Anatomy of Outlook mail
Everyday we use extraordinary software objects. Examples of such objects include the Android mobile systems that run on billions of devices, the domain name system that runs the web, or the Outlook email client that lets millions of workers communicate efficiently. These objects are extraordinary in several respects: they are large, they are composed of hundreds of diverse software parts, they evolve fast, they exist in many versions that are tailored to various needs. The massive presence of such objects, as well as the very large dimensions that characterize them are intriguing for software developers and for users.

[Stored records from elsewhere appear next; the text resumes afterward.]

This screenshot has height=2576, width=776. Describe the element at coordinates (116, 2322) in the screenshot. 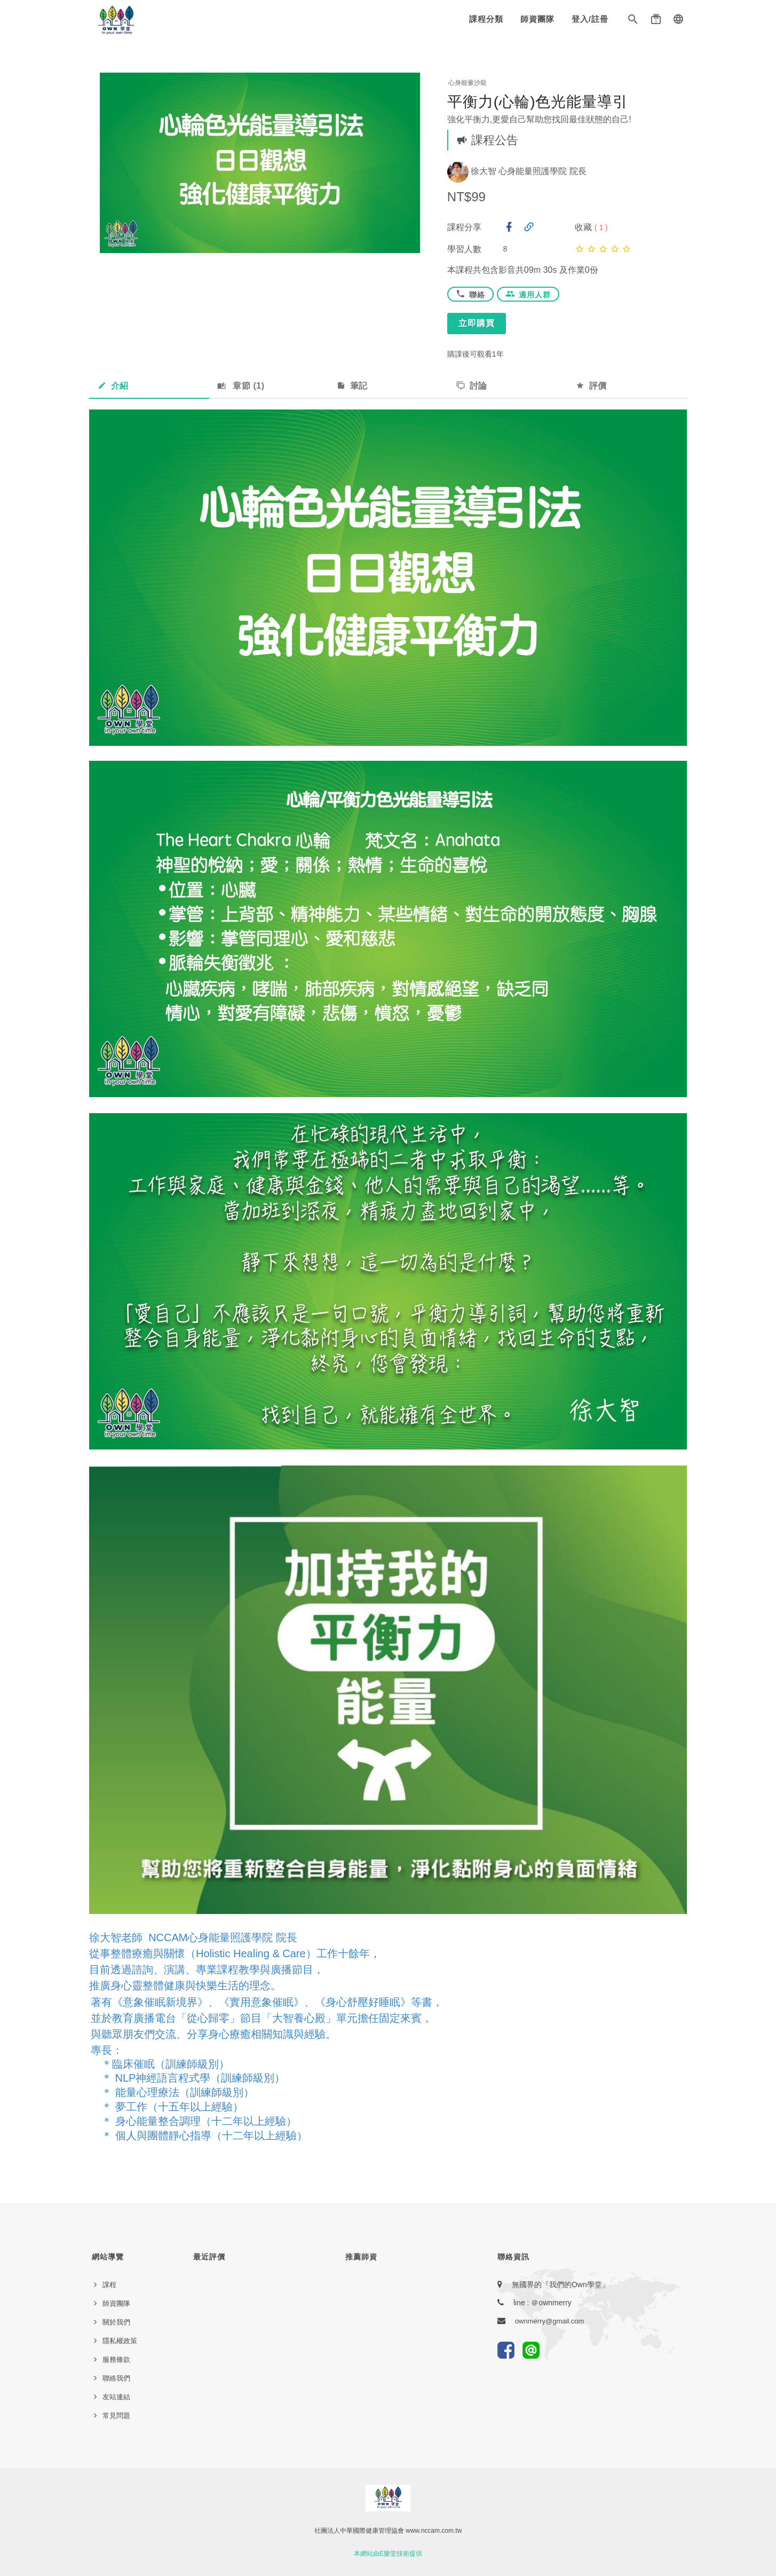 I see `關於我們` at that location.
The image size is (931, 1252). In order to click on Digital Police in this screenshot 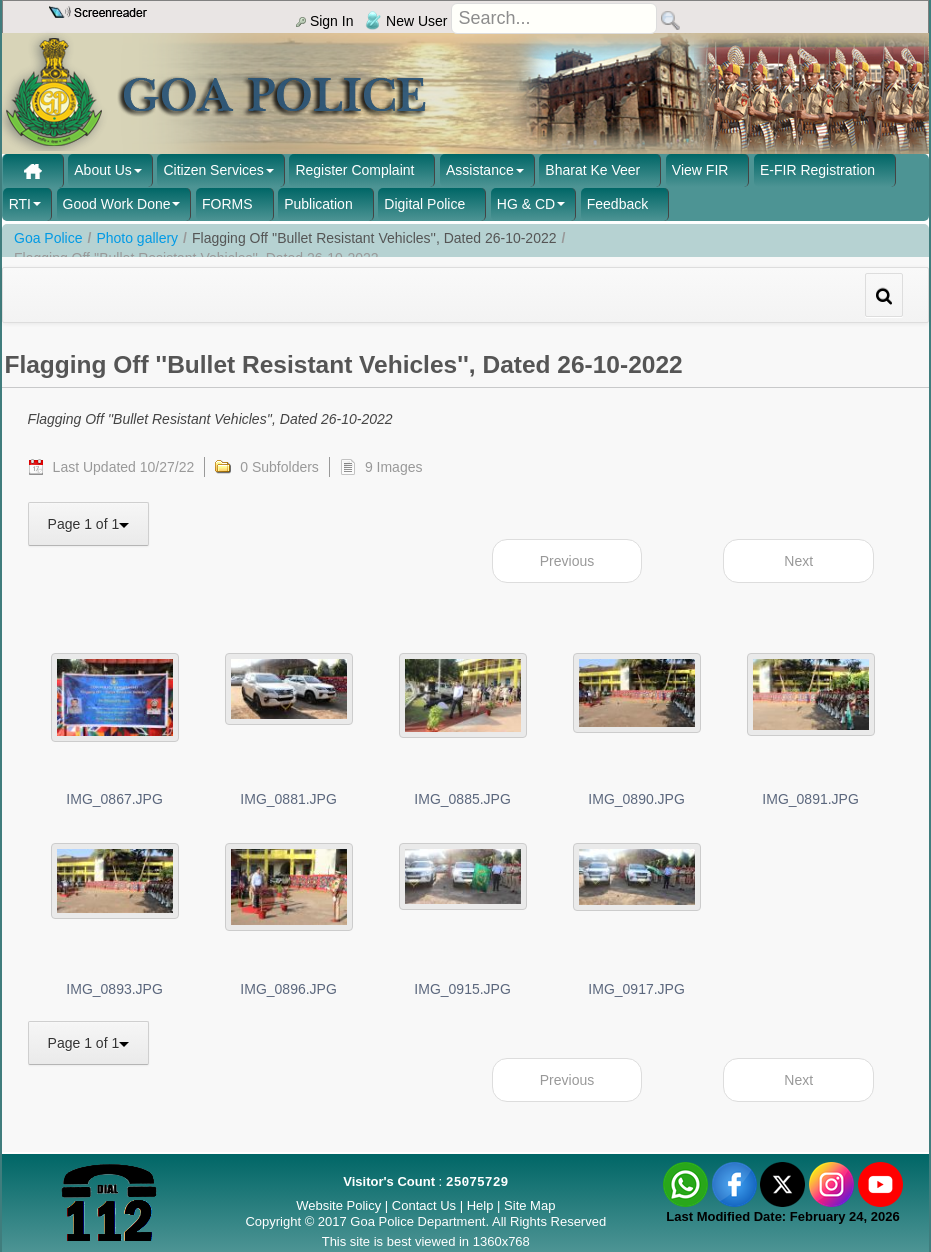 , I will do `click(424, 204)`.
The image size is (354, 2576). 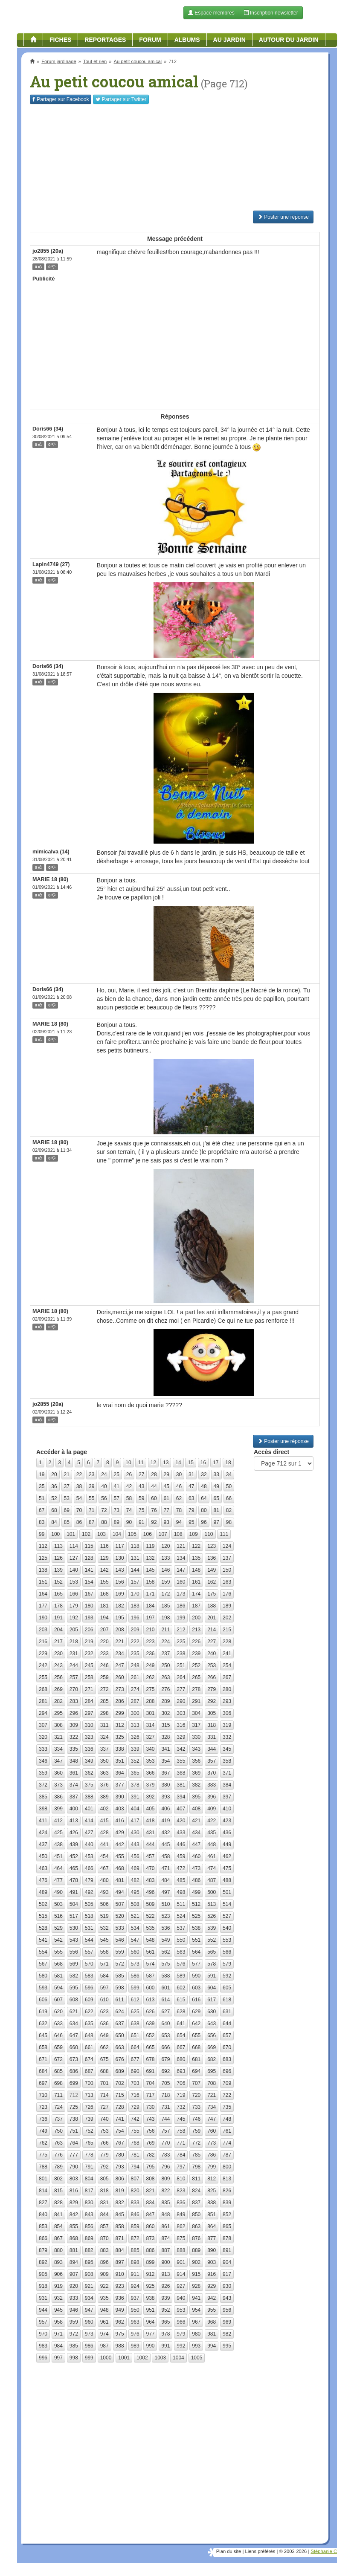 I want to click on 154, so click(x=89, y=1582).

One approach to unveil the extraordinary nature of these objects consists in breaking down all of its components turning into an anatomical analysis of the object [1,2].
In this work, we aim at building a fine-grained anatomy of an extraordinary, extremely popular software object: the Outlook email client.
- [1] Anatomy of an AI system
- [2] Anatomy of a URL and the DNS process
- [3] Microsoft Research Detours Package
Easter egg VM flag
Easter eggs, sometimes called the final frontier of software development [10]. (Except that of course you can’t have a final frontier, because there’d be nothing for it to be a frontier to, but as frontiers go, it’s pretty penultimate . . .) [269696]. And against the wash of continuous integration a commit hangs, bloated and poetic, one single, cool contribution, gleaming like the madness of gods. Nearly unreal. Reality is not digital, an on-off state, but analog. Easter eggs are for lovers and for the mind. Not enterprise, nor a resurrection, they cherish enchantment and freedom. In the quest for technology and Mastery, you will add an extra mile to the frontier with a new Easter flag for an extraordinary virtual machine [42].
[42] java -XX:+UnlockDiagnosticVMOptions -XX:+PrintFlagsFinal -version
[10] Curated list of all the easter eggs and hidden jokes in Python.
[269696] Moving Pictures. T. Pratchett. 1990, on Monday afternoon, just before tea.
Web stalker: deconstructing modern browser technology (remix)
In 1998, Simon Pope, Colin Green and Matthew Fuller designed the Web Stalker, an alternative web browser that displays the structure of web pages instead of its content [1]. The work was motivated by a strong motivation to understand what happens beyond the screen and to let web users experience this understanding. Twenty years later, the adoption of the web has massively radiated in all aspects of our lives and the complexity of web browsers has exploded.
This project is about rethinking a web stalker in the era of modern web browsers, going from the design of a solution that leverages the architecture of these browsers [2] to the implementation of an artistic representation of web pages content based on Electron [3].
- [1] The Web stalker
- [2] How browsers work
- [3] Electron JS
Paint Splatters & Perl Programs (remix)
In 2019, Colin Mc Millen and Tim Toady ran an experiment to answer one question: is it possible to smear paint on the wall without creating valid Perl? This is an essential question at the forefront of art / computing frontier.
In this project, we will reproduce Mc Millen’s experiment [1], starting with the curated dataset provided by the authors [2]. We will then elaborate on the findings with original splatters and an exploration of Perl’s diverse ecosystem [3].